When researchers finally figure out a practical way to keep deuterium and tritium fuel contained at several million degrees in a sustained fusion reaction, the world’s energy problems will be solved. Then again, I’ve been reading that for decades too.

If ever, isn’t this how the story goes, the oligarchs and people like that buy the rights to it and keep it under wraps cos they are making too much money from oil and other energy.

I feel we have the technology now to do things like that. But there’s too much money to be made elsewhere - and it would put the oligarchs out of business very quickly.

Fusion-generated electricity would all but end the need for fossil fuel and cause a fundamental reordering of the energy industry (well, that and better batteries to store the energy). But I think the problem is technical rather than the fossil fuel companies stifling the research.

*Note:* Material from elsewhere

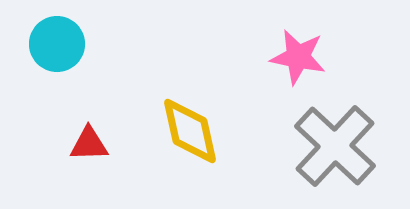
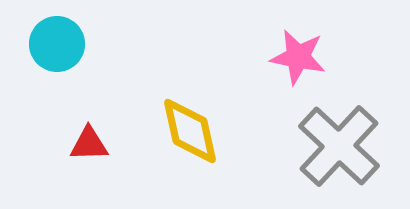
gray cross: moved 4 px right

Sustaining 100-million-degree temperatures in an enclosed space is the problem. A physical container won’t work since it would instantly vaporize into plasma. Containing the reaction inside a space defined by a magnetic field is the most promising method. Building a workable machine to create a magnetic bottle to hold a swirling mass of 100-million-degree plasma generating horrific amounts of energy as hydrogen nuclei fuse into helium is something out of Star Trek.

Even so, the benefits of achieving a controlled and sustained fusion reaction are so enormous that governments worldwide are pumping billions of dollars into the research. For example, last year, the ITER prototype tokamak in the UK achieved a 5-second, sustained fusion reaction burst that produced ten times more energy than required to contain the reaction. This technology is far larger than the fossil fuel industry can stymie — limitless, safe, pollution-free energy.

I’m tempted to write more, but I’ll stop.